State by State
Connecticut
- Specimen Number
6
- Description
Block of barite (barium sulfate) breccia (angular broken rock), consisting of fragments of arkosic redbed sandstone with fracture porosity filled by quartz and barite. Conjugate fractures aligned both parallel to the base of the specimen, and rising to left. Portions are mineralized, indicated by blue (malachite?) and heavily oxidized fracture (lower left).
- Classification
Host Rock: Sedimentary. Sandstone. Arkose. Fracture Filling: Hydrothermal. Vein.
- Location & Occurrence
Triassic red sandstone of the New Haven Formation of the Newark Supergroup was fault-fractured into a breccia during peak rifting, mainly along high-angle normal faults. The fracture porosity filled with hydrothermal veins precipitated by aqueous magmatic fluids, mainly quartz and barite.

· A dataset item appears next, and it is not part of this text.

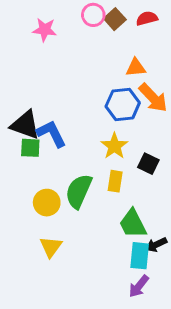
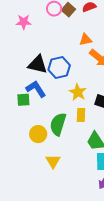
blue hexagon: (123, 105) -> (59, 68), moved
black triangle: (25, 125) -> (38, 64), moved
yellow triangle: (51, 247) -> (53, 161), moved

Likely from the Jinny Hill mines in Cheshire, CT, where barite ore was mined in the 19th century.
- Geologic Age
~200 million years old (Ma)
- Geoheritage
Symbolizes the dynamism of crustal rifting and volcanism near the time of the one of Earth's major extinction during the time of early dinosaurs as Pangea was being rifted apart.
- Links
Link to State Geological Map from USGS. Link to State Geological Survey.
- Other
Hartford Courant article says specimen came from deep in the Jinny Hill mine.